06 October, 2020

Special Issue 70: Truth and Illusion

Read Special Issue 70 of the SHAPE Journal

This special edition of the journal is co-authored by science philosopher Jim Schofield and artist researcher Mick Schofield.

Art, Science and Philosophy all share the same ontological quest of approaching truth, albeit with very different methods, ideologies and results, but there are countless pitfalls along all three roads, and many of them share the same origin. All three rely on appearances and forms as their basic material. Even the most apparently unmediated of these, are still Abstractions from the material world, and can already be deceptive. And that is long before we start categorising, rationalising, manipulating and combining forms, in all the elaborate ways we have learned to do, but which ultimately push these forms further from their original contexts in reality.

We primarily rely on our senses to confirm whether forms are true or not, but many philosophers over the centuries have shown that this can be a mistake.
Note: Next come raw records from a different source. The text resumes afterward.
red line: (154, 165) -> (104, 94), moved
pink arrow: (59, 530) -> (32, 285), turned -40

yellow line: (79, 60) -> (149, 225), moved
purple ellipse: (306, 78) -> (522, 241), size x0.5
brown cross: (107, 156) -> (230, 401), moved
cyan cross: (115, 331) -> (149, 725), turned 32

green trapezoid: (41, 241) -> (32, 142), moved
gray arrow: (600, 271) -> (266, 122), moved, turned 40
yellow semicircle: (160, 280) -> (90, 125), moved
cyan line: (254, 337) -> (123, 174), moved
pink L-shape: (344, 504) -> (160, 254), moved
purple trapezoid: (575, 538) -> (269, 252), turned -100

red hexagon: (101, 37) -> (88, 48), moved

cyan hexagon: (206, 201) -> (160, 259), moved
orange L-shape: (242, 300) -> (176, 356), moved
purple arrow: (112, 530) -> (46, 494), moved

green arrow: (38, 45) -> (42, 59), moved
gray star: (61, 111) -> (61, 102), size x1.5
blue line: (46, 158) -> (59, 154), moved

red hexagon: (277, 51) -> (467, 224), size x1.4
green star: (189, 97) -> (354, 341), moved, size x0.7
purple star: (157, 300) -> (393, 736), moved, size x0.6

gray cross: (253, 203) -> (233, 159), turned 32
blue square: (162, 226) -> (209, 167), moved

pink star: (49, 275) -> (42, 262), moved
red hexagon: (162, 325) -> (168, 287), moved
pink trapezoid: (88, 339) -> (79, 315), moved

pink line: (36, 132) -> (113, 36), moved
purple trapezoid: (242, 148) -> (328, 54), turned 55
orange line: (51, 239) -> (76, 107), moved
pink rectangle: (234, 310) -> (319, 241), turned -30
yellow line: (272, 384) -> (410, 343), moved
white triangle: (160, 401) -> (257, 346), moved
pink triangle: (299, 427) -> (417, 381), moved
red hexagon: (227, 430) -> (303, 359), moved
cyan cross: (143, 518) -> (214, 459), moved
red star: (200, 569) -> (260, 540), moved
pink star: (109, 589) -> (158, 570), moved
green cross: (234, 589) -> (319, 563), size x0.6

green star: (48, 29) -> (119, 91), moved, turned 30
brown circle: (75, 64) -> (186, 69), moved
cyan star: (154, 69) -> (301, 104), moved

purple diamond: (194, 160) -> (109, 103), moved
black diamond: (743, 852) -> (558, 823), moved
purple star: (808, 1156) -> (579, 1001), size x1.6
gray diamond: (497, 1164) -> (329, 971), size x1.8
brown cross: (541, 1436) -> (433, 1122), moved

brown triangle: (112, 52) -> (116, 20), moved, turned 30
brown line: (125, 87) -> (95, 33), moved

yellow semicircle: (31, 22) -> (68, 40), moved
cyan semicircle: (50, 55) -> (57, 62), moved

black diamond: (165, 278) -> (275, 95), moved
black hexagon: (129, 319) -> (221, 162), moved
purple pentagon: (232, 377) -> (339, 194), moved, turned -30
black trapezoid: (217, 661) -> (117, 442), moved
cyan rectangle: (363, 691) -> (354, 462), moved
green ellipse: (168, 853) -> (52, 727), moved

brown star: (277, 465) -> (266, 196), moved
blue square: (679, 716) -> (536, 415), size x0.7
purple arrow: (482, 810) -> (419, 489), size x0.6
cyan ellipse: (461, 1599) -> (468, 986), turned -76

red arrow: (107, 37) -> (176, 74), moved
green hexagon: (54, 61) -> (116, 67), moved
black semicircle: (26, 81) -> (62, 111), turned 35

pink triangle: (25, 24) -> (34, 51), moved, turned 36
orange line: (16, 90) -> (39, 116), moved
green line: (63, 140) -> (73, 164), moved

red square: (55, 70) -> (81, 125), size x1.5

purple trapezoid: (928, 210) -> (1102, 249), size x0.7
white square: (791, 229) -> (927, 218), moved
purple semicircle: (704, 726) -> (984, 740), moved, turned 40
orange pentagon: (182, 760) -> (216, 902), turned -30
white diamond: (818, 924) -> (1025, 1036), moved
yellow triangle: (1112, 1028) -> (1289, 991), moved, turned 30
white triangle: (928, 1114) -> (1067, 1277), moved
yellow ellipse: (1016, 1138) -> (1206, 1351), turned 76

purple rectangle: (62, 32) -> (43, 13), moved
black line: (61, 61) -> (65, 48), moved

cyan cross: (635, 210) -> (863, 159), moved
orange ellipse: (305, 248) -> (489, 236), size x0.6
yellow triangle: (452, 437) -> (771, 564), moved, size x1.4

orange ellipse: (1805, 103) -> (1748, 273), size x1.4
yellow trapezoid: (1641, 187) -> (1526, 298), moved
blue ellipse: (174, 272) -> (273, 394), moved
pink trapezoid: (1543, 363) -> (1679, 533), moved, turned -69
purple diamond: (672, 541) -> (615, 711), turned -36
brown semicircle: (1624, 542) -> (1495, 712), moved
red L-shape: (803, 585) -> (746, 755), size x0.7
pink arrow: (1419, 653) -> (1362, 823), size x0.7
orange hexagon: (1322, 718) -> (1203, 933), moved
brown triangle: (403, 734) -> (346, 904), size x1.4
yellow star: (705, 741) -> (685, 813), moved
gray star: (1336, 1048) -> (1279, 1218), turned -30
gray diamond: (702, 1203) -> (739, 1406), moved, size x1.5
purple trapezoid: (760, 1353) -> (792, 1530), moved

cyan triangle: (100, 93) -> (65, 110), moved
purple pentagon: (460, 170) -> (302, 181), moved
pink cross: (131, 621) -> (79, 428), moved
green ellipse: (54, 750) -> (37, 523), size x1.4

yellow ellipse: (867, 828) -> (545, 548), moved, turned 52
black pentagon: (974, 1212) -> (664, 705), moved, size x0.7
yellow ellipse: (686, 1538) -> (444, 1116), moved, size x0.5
Optical illusions are often used to demonstrate how we cannot trust our senses - that there is some barrier between us and the truth of the material world we observe. However this is a limited view - it fails to take into account the fact that most of the time our senses serve us very well, we find our immediate realities completely intelligible. They also fail to take into account a key paradoxical fact, that illusions can actually give greater access to reality, than our senses alone can offer.

Think of the mirror, for example. Until we encounter a reflection we have no idea what we look like.

A reflection is certainly an illusion however, and one we routinely trust to tell us the truth, despite the fact that it flips the entire world front-to-back. For Jacques Lacan the mirror illusion was fundamental to how we see ourselves and our relationship with the reality around us. The mirror stage is a crucial phase in the development of human infants, where the ego begins to develop as we see ourselves as an ideal image, and fundamentally separate from others for the first time. Before this, according to Lacan, we live in the Real Stage, where we are only concerned by our immediate bodily needs and a lived unity with our mothers.

Another crucial illusion we rely on to access information about ourselves and the world, are moving pictures. These are based on photography, which also makes clever use of mirrors and tricks of the light, to present authentication of how things look. The photographic illusion, while synonymous with evidence, is compounded when we use machines to play back one photograph after another. All moving images present a basic illusion of movement - a motion that is constructed from a series of stillnesses. This isn’t how motion works in reality at all - and yet, we have simulated it well enough to trick the eye with ease.

The illusions of moving images provide us with reliable evidence of things all of the time - augmenting our senses and providing access to aspects of reality we could never approach without such technological prostheses. Marxist theorist Walter Benjamin talks about this in his famous essay on The Work of Art in Age of Mechanical Reproduction, calling this new technologically-aided sense, the optical unconscious.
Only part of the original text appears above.